[Vision2020] "The Buck Stops Here": Washington Post Article Included
Ted Moffett
ted_moffett@hotmail.com
Sat, 19 Jul 2003 21:35:46 +0000
All:
The link to the Washington Post story I posted earlier might not work.
Here is the article pasted into this e-mail:
U.S. Had Uranium Papers Earlier
Officials Say Forgeries on Iraqi Efforts Reached State Dept. Before Speech
By Walter Pincus and Dana Priest
Washington Post Staff Writers
Friday, July 18, 2003; Page A01
The State Department received copies of what would turn out to be forged
documents suggesting that Iraq tried to purchase uranium oxide from Niger
three months before the president's State of the Union address,
administration officials said.
The documents, which officials said appeared to be of "dubious
authenticity," were distributed to the CIA and other agencies within days.

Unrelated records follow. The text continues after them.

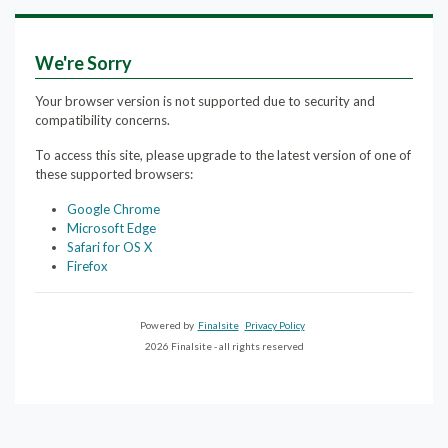
We're Sorry
Your browser version is not supported due to security and
compatibility concerns.
To access this site, please upgrade to the latest version of one of
these supported browsers:
Google Chrome
Microsoft Edge
Safari for OS X
Firefox
Powered by
Finalsite
Privacy Policy
2026 Finalsite - all rights reserved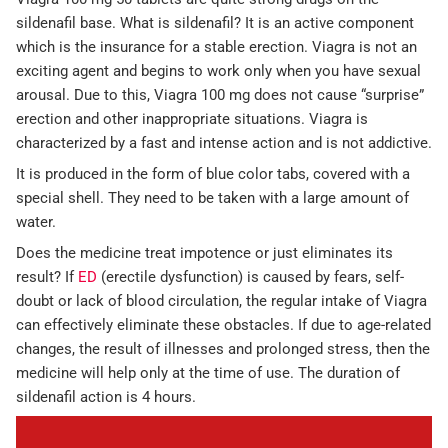
sildenafil base. What is sildenafil? It is an active component
which is the insurance for a stable erection. Viagra is not an
exciting agent and begins to work only when you have sexual
arousal. Due to this, Viagra 100 mg does not cause “surprise”
erection and other inappropriate situations. Viagra is
characterized by a fast and intense action and is not addictive.
It is produced in the form of blue color tabs, covered with a
special shell. They need to be taken with a large amount of
water.
Does the medicine treat impotence or just eliminates its
result? If
ED
(erectile dysfunction) is caused by fears, self-
doubt or lack of blood circulation, the regular intake of Viagra
can effectively eliminate these obstacles. If due to age-related
changes, the result of illnesses and prolonged stress, then the
medicine will help only at the time of use. The duration of
sildenafil action is 4 hours.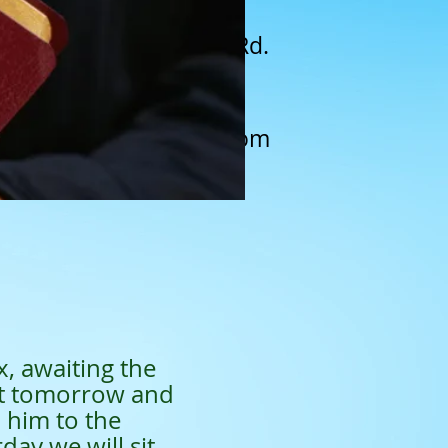
A N. New Warrington Rd.
Pensacola, FL 32506
(850) 462-1428​
saintschurchfl@gmail.com
x, awaiting the
ut tomorrow and
h him to the
day we will sit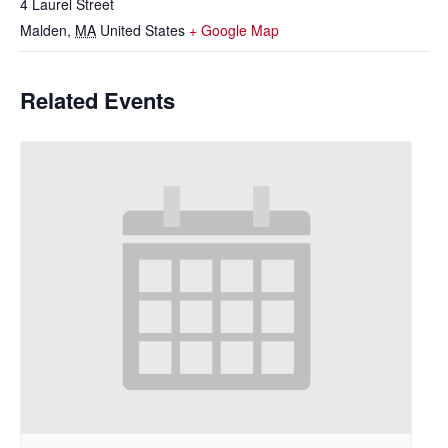
4 Laurel Street
Malden
,
MA
United States
+ Google Map
Related Events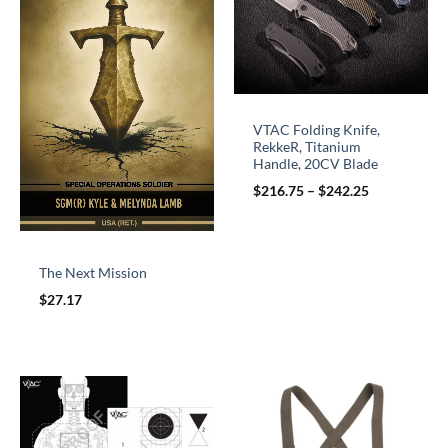
VTAC Folding Knife,
RekkeR, Titanium
Handle, 20CV Blade
$
216.75
–
$
242.25
The Next Mission
$
27.17
Price
range:
$10.00
through
$60.00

But the U.S. government waited four months to turn them over to United
Nations weapons inspectors who had been demanding to see evidence of U.S.
and British claims that Iraq's attempted purchase of uranium oxide violated
U.N. resolutions and was among the reasons to go to war. State Department
officials could not say yesterday why they did not turn over the documents
when the inspectors asked for them in December.
The administration, facing increased criticism over the claims it made about
Iraq's attempts to buy uranium, had said until now that it did not have the
documents before the State of the Union speech.
Even before these documents arrived, both the State Department and the CIA
had questions about the reliability of intelligence reports that Iraq was
seeking uranium from Niger and other African countries.
Beginning in October, the CIA warned the administration not to use the Niger
claim in public. CIA Director George J. Tenet personally persuaded deputy
national security adviser Stephen Hadley to omit it from President Bush's
Oct. 7 speech in Cincinnati about the threat posed by Saddam Hussein.
But on the eve of Bush's Jan. 28 State of the Union address, Robert Joseph,
an assistant to the president in charge of nonproliferation at the National
Security Council (NSC), initially asked the CIA if the allegation that Iraq
sought to purchase 500 pounds of uranium from Niger could be included in the
presidential speech.
Alan Foley, a senior CIA official, disclosed this detail when he accompanied
Tenet in a closed-door hearing before the Senate Select Committee on
Intelligence on Wednesday.
Foley, director of the CIA's intelligence, nonproliferation and arms control
center, told committee members that the controversial 16-word sentence was
eventually suggested by Joseph in a telephone conversation just a day or two
before the speech, according to congressional and administration sources who
were present at the five-hour session.
At the hearing, Foley said he called Joseph to object to mentioning Niger
and that a specific amount of uranium was being sought. Joseph agreed to
eliminate those two elements but then proposed that the speech use more
general language, citing British intelligence that said Iraq had recently
been seeking uranium in Africa.
Foley said he told Joseph that the CIA had objected months earlier to the
British including that in their published September dossier because of the
weakness of the U.S. information. But Foley said the British had gone ahead
based on their own information.
When Foley first began answering questions on who from the White House staff
sought to put the uranium charge in the State of the Union address, he did
not mention Joseph's name, referring only to "a person" at the NSC. It was
only after Sen. Richard J. Durbin (D-Ill.) and several other senators
demanded the name that he identified him.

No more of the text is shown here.